When he couldn't sit in the bleachers – and before he was old enough to work – Idelson and his grandfather would park the old Studebaker in the driveway and listen to hall of fame broadcaster Ned Martin put into words the line drives and circus catches of Carl Yastrzemski.

"Baseball was the game of our household, even with the Celtics winning all those championships then," he says. "And though education was the most important priority in my family, I spent almost every birthday and opening day in the bleachers with my dad and a couple friends."

Baseball Hall of Fame President Jeff Idelson perched above the Hall of Plaques.Baseball Hall of Fame President Jeff Idelson perched above the Hall of Plaques.

In 1986, when Idelson was finishing his last year at Connecticut College – and the Red Sox were beginning the tragic magic of that one-strike-from World-Series-Championship season – he wrote a letter to former big league journeyman Eddie Kasko, who had a position in Boston's front office. Idelson offered to work for free, and volunteered to do anything. Kasko advised him to apply for a meagerly paying job in the Red Sox PR division.

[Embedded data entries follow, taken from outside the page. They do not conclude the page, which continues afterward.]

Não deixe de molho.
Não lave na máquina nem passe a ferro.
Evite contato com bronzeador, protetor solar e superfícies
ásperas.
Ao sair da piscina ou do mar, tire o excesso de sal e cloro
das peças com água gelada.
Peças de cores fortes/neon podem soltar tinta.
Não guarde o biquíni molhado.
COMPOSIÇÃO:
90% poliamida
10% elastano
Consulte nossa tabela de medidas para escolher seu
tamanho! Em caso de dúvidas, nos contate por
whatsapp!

"Going to a liberal arts college and majoring in international economic theory, when Kasko referred to PR, I thought he was talking about Puerto Rico," says Idelson, chuckling. "I really did."

He got the job. And by the time the Red Sox had choked in seven games, Idelson could not only operate, but also repair a copy machine as well as any Xerox technician.

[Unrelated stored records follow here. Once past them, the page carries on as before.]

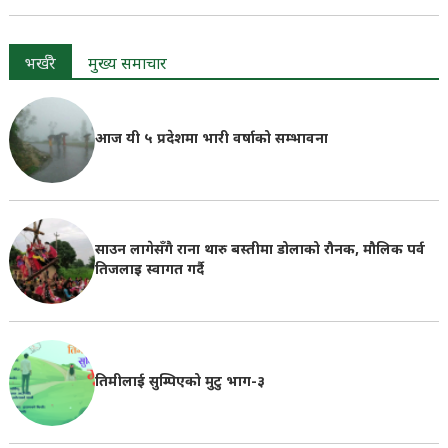
भर्खरै
मुख्य समाचार
आज यी ५ प्रदेशमा भारी वर्षाको सम्भावना
साउन लागेसँगै राना थारु बस्तीमा डोलाको रौनक, मौलिक पर्व
तिजलाइ स्वागत गर्दै
तिमीलाई सुम्पिएको मुटु भाग-३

For the next two years, he hung in with baseball, producing and doing some broadcasting for one of the affiliate Red Sox radio stations. Then came one of those road-not-taken moments. He had a side job working in a restaurant near the city, and one of the regulars propositioned him with the manager's position – and very likely a modest partnership piece – at the new eatery he planned to open in Boston. He baited Idelson with triple his current salary. "Will I have to pluck chickens?" Idelson queried. "Being frank, he told me, on occasion, I would. And I passed on his offer."

That restaurant was the first in the Boston Market chain. "If not for the chicken plucking, I probably could have owned my own major team by now," he says, again grinning.

Idelson stood at a crossroads. For a twenty-something kid from a Boston suburb, jobs in Major League Baseball's front offices in 1988 were rare as no-hitters. But after grinding through a number of interviews, he found himself one of two finalists for a pair of assistant jobs in the Baltimore Orioles and New York Yankees media departments. "Of course, growing up in Boston, I was raised to hate the Yankees," he says, "And the other candidate was quite a bit more experienced, and I was sure he'd choose the Yankees, but he went with Baltimore."

Serendipity intervened in the Yankees' front office as it so often does on the field. His boss resigned after Idelson's second month on the job, and at 24, he was promoted to head the media relations department in the most storied and powerful franchise in the game, if not the world.